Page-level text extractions
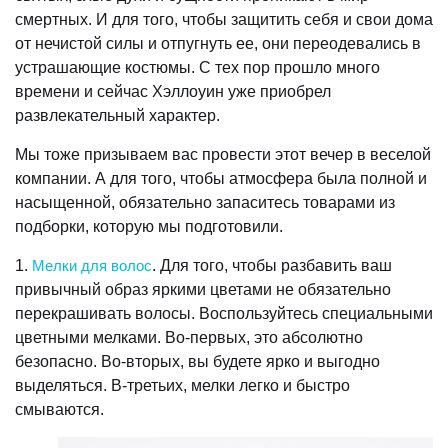
смертных. И для того, чтобы защитить себя и свои дома
от нечистой силы и отпугнуть ее, они переодевались в
устрашающие костюмы. С тех пор прошло много
времени и сейчас Хэллоуин уже приобрел
развлекательный характер.
Мы тоже призываем вас провести этот вечер в веселой
компании. А для того, чтобы атмосфера была полной и
насыщенной, обязательно запаситесь товарами из
подборки, которую мы подготовили.
1.
Мелки для волос
. Для того, чтобы разбавить ваш
привычный образ яркими цветами не обязательно
перекрашивать волосы. Воспользуйтесь специальными
цветными мелками. Во-первых, это абсолютно
безопасно. Во-вторых, вы будете ярко и выгодно
выделяться. В-третьих, мелки легко и быстро
смываются.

## Brief:
Leave out the pictures. Return exactly the lines from the first line of the records to the line bearing "Мы тоже призываем", inclusive.

## Your response:
смертных. И для того, чтобы защитить себя и свои дома
от нечистой силы и отпугнуть ее, они переодевались в
устрашающие костюмы. С тех пор прошло много
времени и сейчас Хэллоуин уже приобрел
развлекательный характер.
Мы тоже призываем вас провести этот вечер в веселой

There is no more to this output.